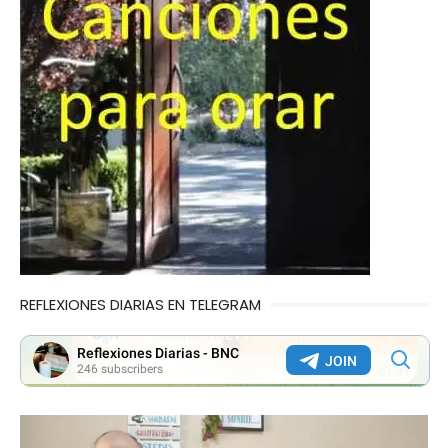
REFLEXIONES DIARIAS EN TELEGRAM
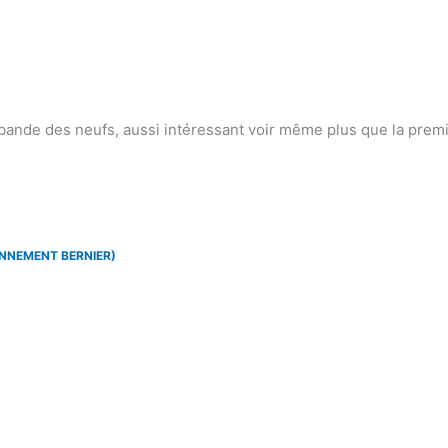
bande des neufs, aussi intéressant voir même plus que la premi
ENNEMENT BERNIER)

■ What you are asked to do: Any picture in the material is to be left out, and everything else is to be retyped as is.

■ Expected output:
REFLEXIONES DIARIAS EN TELEGRAM
bande des neufs, aussi intéressant voir même plus que la premi
ENNEMENT BERNIER)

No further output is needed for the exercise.